Sediment core samples collected at Site C0002 (202.1–2216.9 mbsf), C0021 (3.7–186.4 mbsf), and C0022 (1.2–411.4 mbsf) were dried and powdered manually with an agate mortar on shore. The type and maturity of sedimentary organic matters were determined using Rock–Eval pyrolysis method at Japan Petroleum Exploration CO., LTD.

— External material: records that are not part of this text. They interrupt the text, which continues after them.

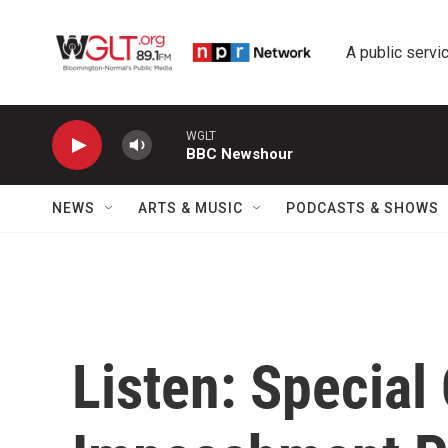
Skip to main content
A public servic
WGLT
BBC Newshour
NEWS
ARTS & MUSIC
PODCASTS & SHOWS
Listen: Special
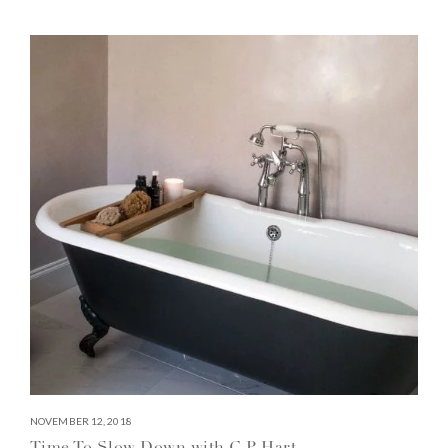
NOVEMBER 12, 2018
Time To Slow Down with C.P. Hart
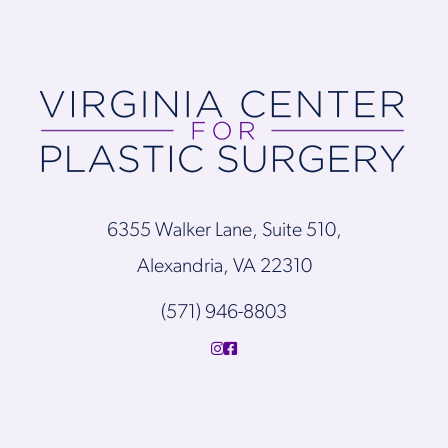
6355 Walker Lane, Suite 510,
Alexandria, VA 22310
(571) 946-8803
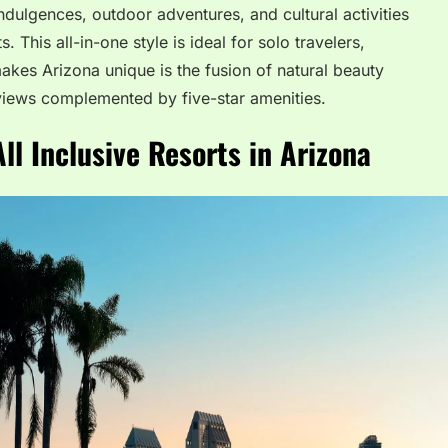
dulgences, outdoor adventures, and cultural activities
 This all-in-one style is ideal for solo travelers,
akes Arizona unique is the fusion of natural beauty
views complemented by five-star amenities.
ll Inclusive Resorts in Arizona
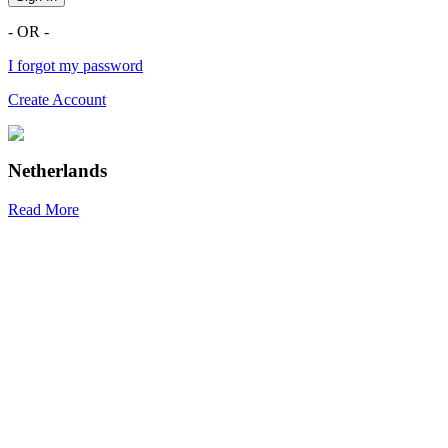
- OR -
I forgot my password
Create Account
Netherlands
Read More
R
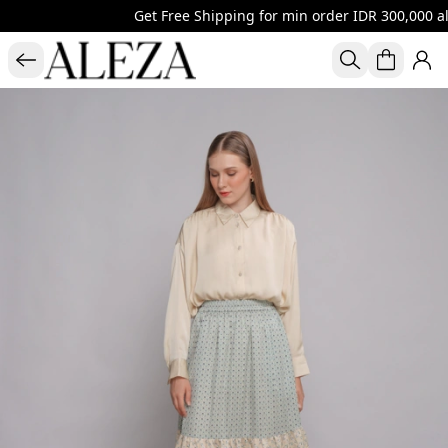
Get Free Shipping for min order IDR 300,000 al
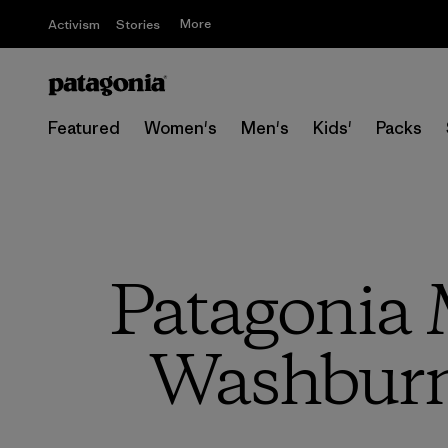
More
Activism
Stories
Featured
Women's
Men's
Kids'
Packs
Patagonia M
Washburn 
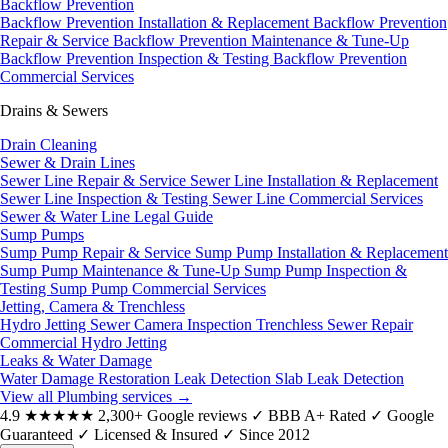
Backflow Prevention
Backflow Prevention Installation & Replacement
Backflow Prevention
Repair & Service
Backflow Prevention Maintenance & Tune-Up
Backflow Prevention Inspection & Testing
Backflow Prevention
Commercial Services
Drains & Sewers
Drain Cleaning
Sewer & Drain Lines
Sewer Line Repair & Service
Sewer Line Installation & Replacement
Sewer Line Inspection & Testing
Sewer Line Commercial Services
Sewer & Water Line Legal Guide
Sump Pumps
Sump Pump Repair & Service
Sump Pump Installation & Replacement
Sump Pump Maintenance & Tune-Up
Sump Pump Inspection &
Testing
Sump Pump Commercial Services
Jetting, Camera & Trenchless
Hydro Jetting
Sewer Camera Inspection
Trenchless Sewer Repair
Commercial Hydro Jetting
Leaks & Water Damage
Water Damage Restoration
Leak Detection
Slab Leak Detection
View all Plumbing services
→
4.9
★★★★★
2,300+ Google reviews
✓
BBB A+ Rated
✓
Google
Guaranteed
✓
Licensed & Insured
✓
Since 2012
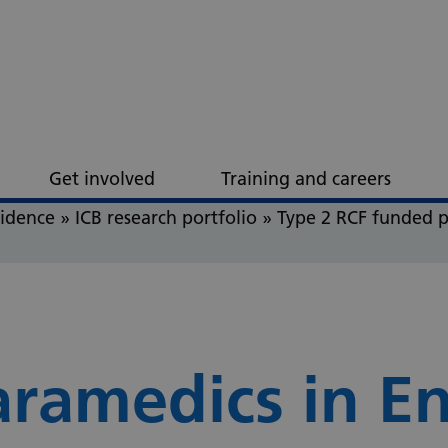
Get involved
Training and careers
vidence
»
ICB research portfolio
»
Type 2 RCF funded p
aramedics in E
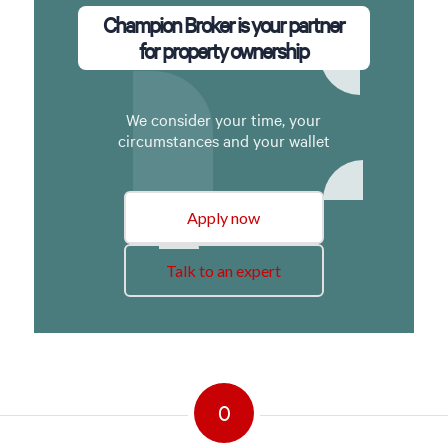
Champion Broker is your partner
for property ownership
We consider your time, your
circumstances and your wallet
Apply now
Talk to an expert
0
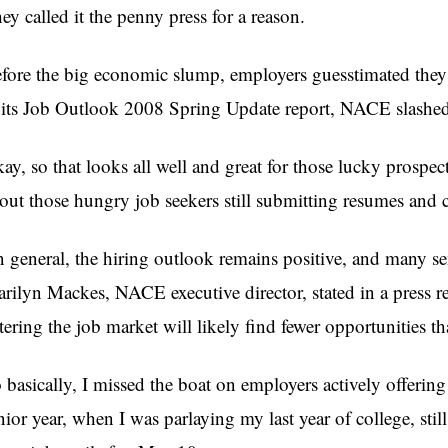
ey called it the penny press for a reason.
fore the big economic slump, employers guesstimated they 
 its Job Outlook 2008 Spring Update report, NACE slashed
ay, so that looks all well and great for those lucky prospec
out those hungry job seekers still submitting resumes and c
n general, the hiring outlook remains positive, and many sen
rilyn Mackes, NACE executive director, stated in a press re
tering the job market will likely find fewer opportunities th
 basically, I missed the boat on employers actively offering 
nior year, when I was parlaying my last year of college, stil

A part of the sediments were hydrolyzed to extract the amino acids from the hydrolyzable peptides and proteins. 1.0 g of the dried sediment was reacted with 6 N HCl at 110 ℃ for 22 h. The amount of total hydrolyzable amino acids (THAA) in the treated sample solutions were measured by high performance liquid chromatograph using postcolumn ortho-phthalaldehyde derivation.
The concentrations of THAA in the core collected at Site C0002 vary between 819.9–177.1 nmol/g, and Gly was the most abundant amino acid followed by Asp, Ser, Ala, Val, and Phe. At Site C0021 and C0022, the concentrations of THAA were 4679.2 and 6729.7 nmol/g at surface, respectively, and decreased drastically with depth. The THAA carbons account for < 1% of total organic carbon and nitrogen, indicating that most of the biogenic organic matters would be changed into kerogens.
The amounts of hydrocarbons generated through thermal cracking of non-volatile sedimentary organic matter (S2) were 1.2–0.15 mg/g. The low S2 values and TOC (1.2–0.3 %) indicate that most of kerogen in the cores is categorized as type III. The temperatures at which the maximum release of hydrocarbons from thermal cracking of kerogen occurs during pyrolysis (Tmax) were 379–416 ℃ at the shallow area (1.2–91.7 mbsf), increased gradually with depth, and reached to 439 ℃ at 2216.9 mbsf. Rock–Eval data indicate that the maturation of kerogens could be progressed with depth in seafloor sediment.